#### Aim of the task
Omit every image, and transcribe the remaining entries exactly as given.

#### Data for the task
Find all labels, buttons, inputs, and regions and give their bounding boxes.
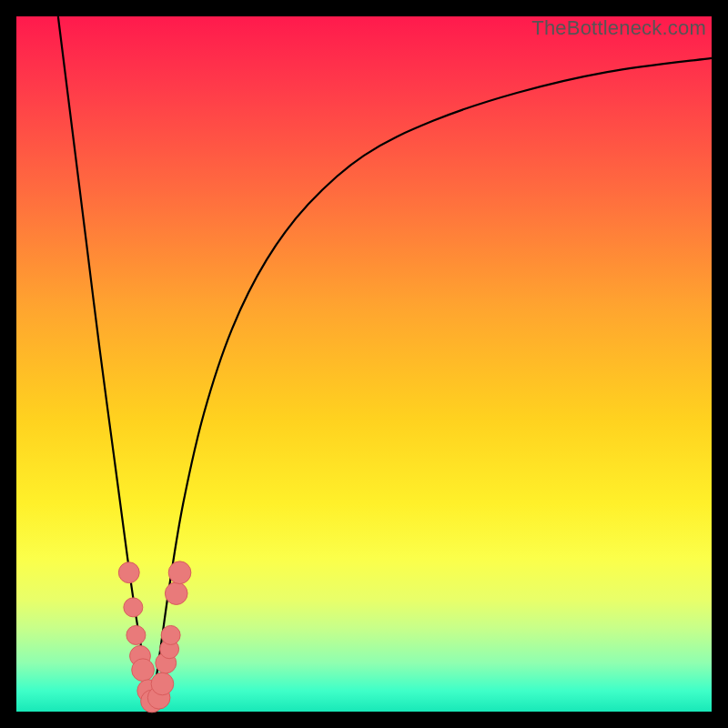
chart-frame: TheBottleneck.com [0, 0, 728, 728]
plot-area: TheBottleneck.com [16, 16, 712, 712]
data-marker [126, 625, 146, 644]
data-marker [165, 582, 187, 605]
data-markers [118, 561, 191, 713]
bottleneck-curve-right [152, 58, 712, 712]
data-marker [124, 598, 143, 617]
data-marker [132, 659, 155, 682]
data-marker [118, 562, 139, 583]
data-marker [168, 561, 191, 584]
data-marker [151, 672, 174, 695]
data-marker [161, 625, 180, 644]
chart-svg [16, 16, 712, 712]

#### Your response
Find all labels, buttons, inputs, and regions and give their bounding boxes.
chart-frame: TheBottleneck.com [0, 0, 728, 728]
plot-area: TheBottleneck.com [16, 16, 712, 712]
data-marker [126, 625, 146, 644]
data-marker [165, 582, 187, 605]
data-markers [118, 561, 191, 713]
bottleneck-curve-right [152, 58, 712, 712]
data-marker [124, 598, 143, 617]
data-marker [132, 659, 155, 682]
data-marker [118, 562, 139, 583]
data-marker [168, 561, 191, 584]
data-marker [151, 672, 174, 695]
data-marker [161, 625, 180, 644]
chart-svg [16, 16, 712, 712]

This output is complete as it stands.